I think that section is beautifully written. I genuinely appreciate the author’s perspective on autonomous systems, particularly the argument that we should not build them by simply replicating or reverse-engineering human beings. The idea that intelligent beings need not resemble humans is both intellectually honest and refreshingly imaginative.

It was at this point that I began to realize a fundamental divergence in our views, which is, we seem to define “intelligence” quite differently. While the author never explicitly defines intelligence as a fully autonomous or “creature”, there is an implicit assumption that intelligence and autonomy (or complete autonomous system) must go hand in hand. I find that a bit problematic.

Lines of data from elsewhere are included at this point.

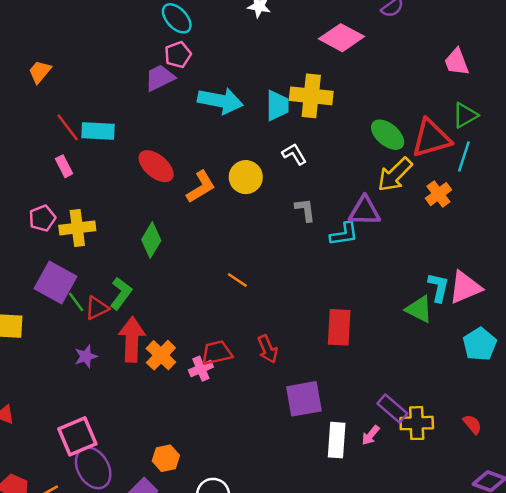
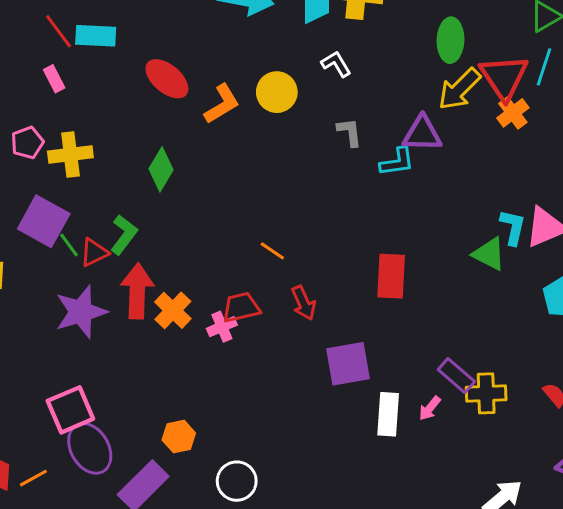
green ellipse: (388, 135) -> (450, 40), turned 52
red triangle: (431, 138) -> (504, 77), moved, turned -48
orange line: (237, 280) -> (272, 251), moved
purple star: (86, 356) -> (81, 312), size x1.8

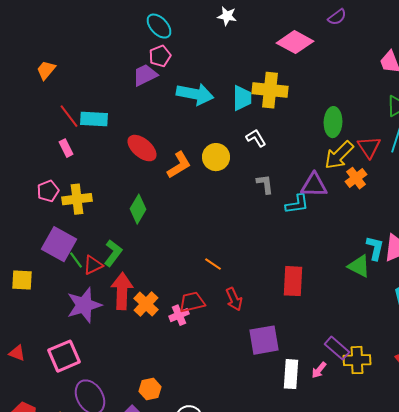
red triangle: (504, 77) -> (369, 147), size x0.7
orange cross: (513, 113) -> (356, 178), moved
pink square: (70, 410) -> (64, 356), moved

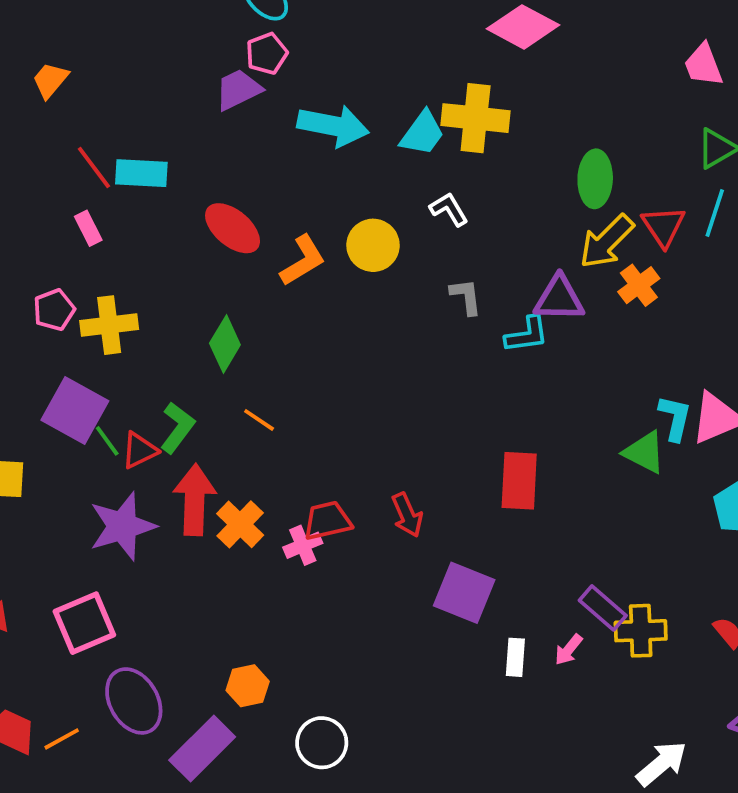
cyan trapezoid: (242, 98) -> (422, 133), turned 36
orange line: (213, 264) -> (259, 420), moved
purple square: (264, 340) -> (464, 593), turned 32
white rectangle: (291, 374) -> (515, 657), size x0.7

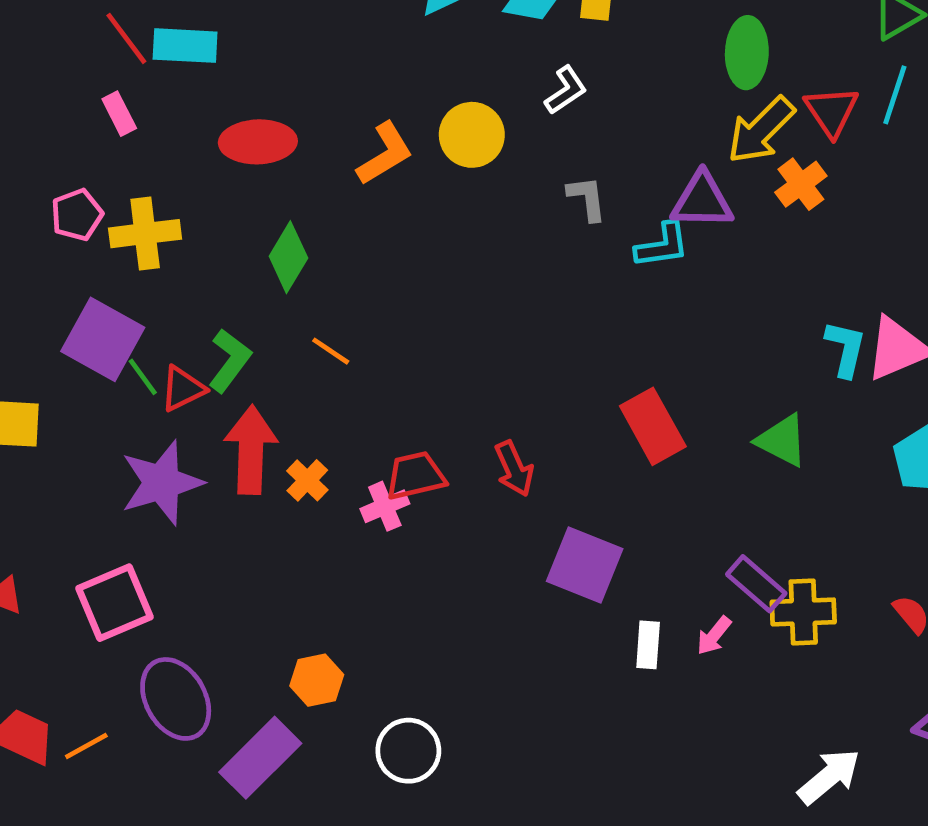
white L-shape: (449, 209) -> (566, 90), turned 87
red ellipse: (233, 228) -> (258, 142), moved, turned -42
green triangle: (645, 452) -> (782, 440), moved
red rectangle: (519, 481) -> (653, 426), turned -32
orange cross: (240, 524) -> (307, 480), size x0.7

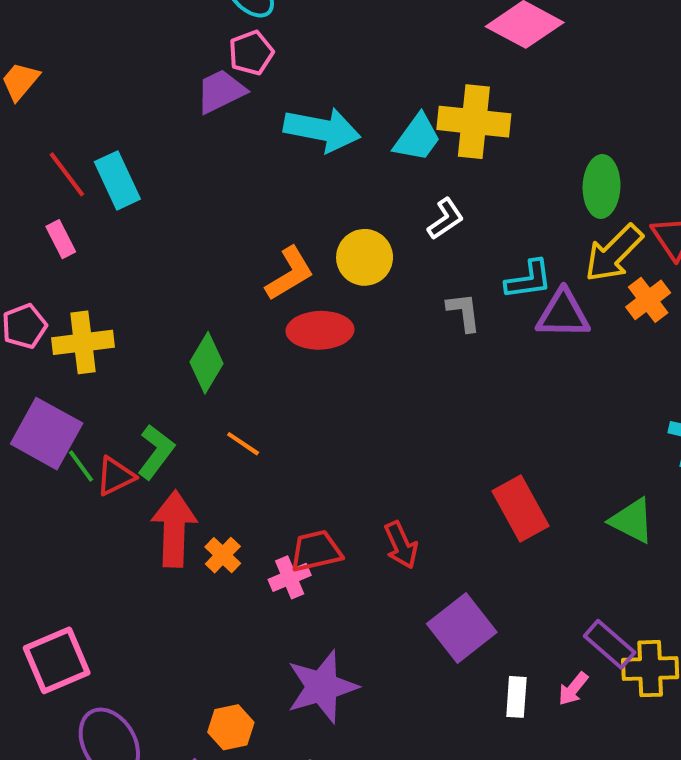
cyan rectangle: (185, 46) -> (117, 180), turned 62
red ellipse: (258, 142) -> (320, 330), moved
cyan L-shape: (662, 245) -> (529, 280), moved
purple star: (162, 483) -> (322, 687), moved
purple square: (585, 565) -> (462, 628), turned 30

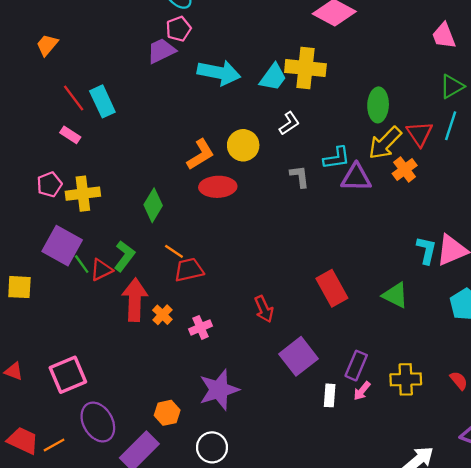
pink rectangle: (61, 239) -> (70, 135), turned -30
red trapezoid: (316, 551) -> (189, 270), moved
purple rectangle: (610, 644) -> (356, 366), moved, turned 72

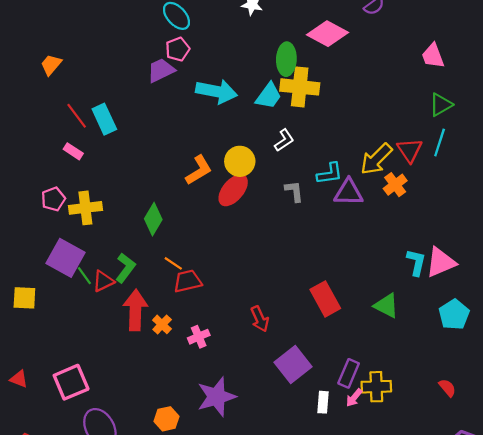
green ellipse: (378, 105) -> (286, 59), moved
red ellipse: (218, 187) -> (233, 190), moved, turned -48
yellow cross: (406, 379) -> (376, 387), moved

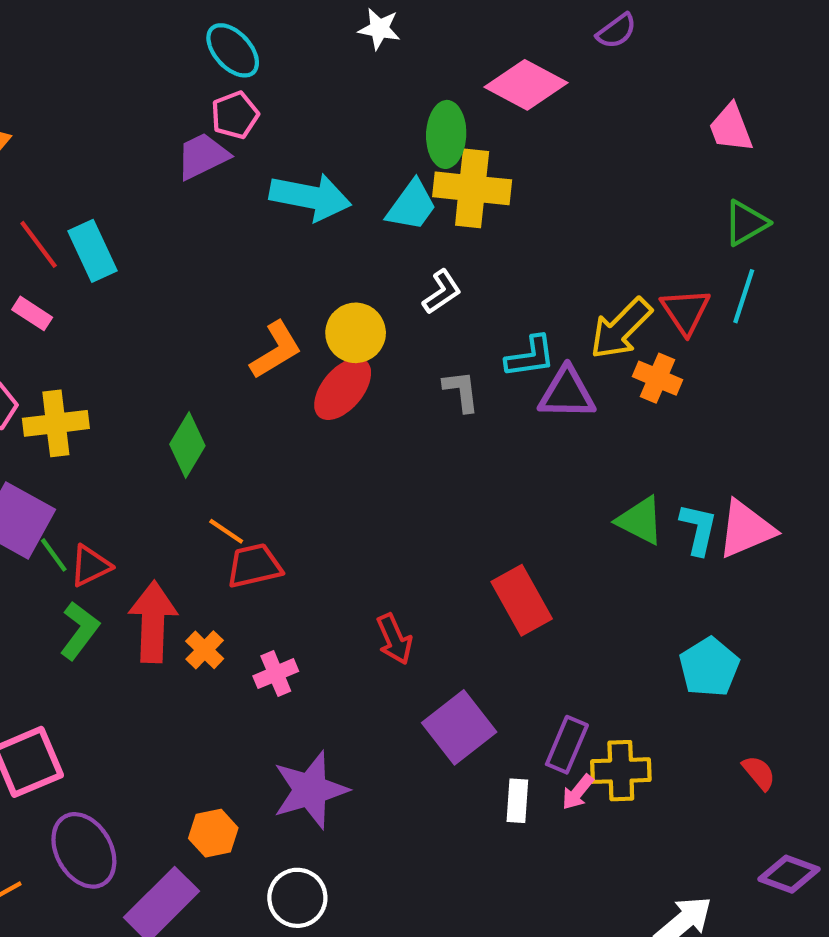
orange cross: (395, 185) -> (657, 378), turned -30
green L-shape: (125, 268) -> (80, 630), moved
green triangle: (386, 306) -> (640, 520), moved
cyan pentagon: (454, 315) -> (709, 667), moved

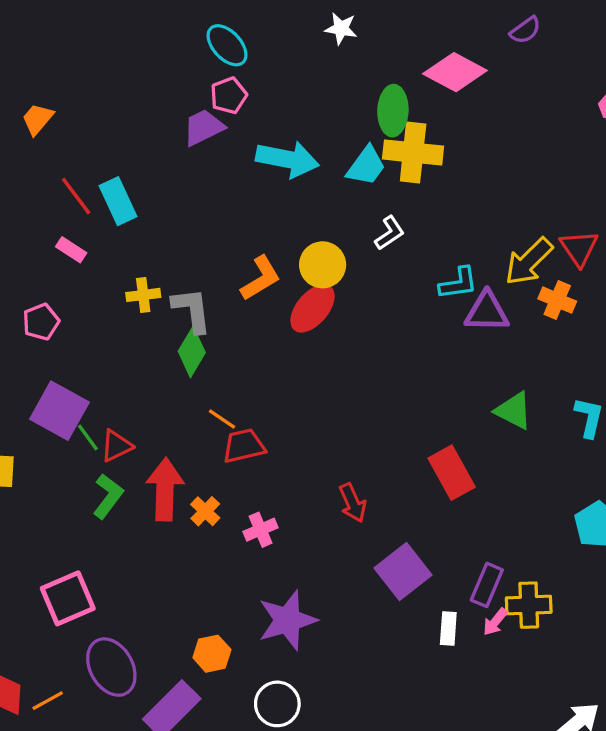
gray L-shape: (461, 391) -> (192, 310), moved, size x1.4
yellow cross: (56, 423) -> (143, 295), moved, size x0.7
green triangle: (640, 520) -> (514, 411), moved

I would like to say that intelligence to me is not an entity; it is not something that must be embodied, complete, or self-sustaining. I would define intelligence as a property; specifically, an emergent phenomenon that can arise within any system regardless of whether it exists in our physical world or not, and therefore it is also It is substrate-independent and can emerge in any dimensionality, any vector space, or even in domains inaccessible to human cognition. I will elaborate on that in my last section.

Take large language models, for instance (though they aren’t my area of research but since everyone knows it I like to use them as examples). I view them as exhibiting intelligence within a non-human, non-physical space; specifically, the vector space of the word embeddings. A well-known example illustrates this: if you take the vector for “king,” subtract “man,” and add “queen,” the result is very close to the vector for “woman.” What’s striking is that no human programmed these relationships; the model learns them entirely from data (or I would rather refer to it as information) on its own.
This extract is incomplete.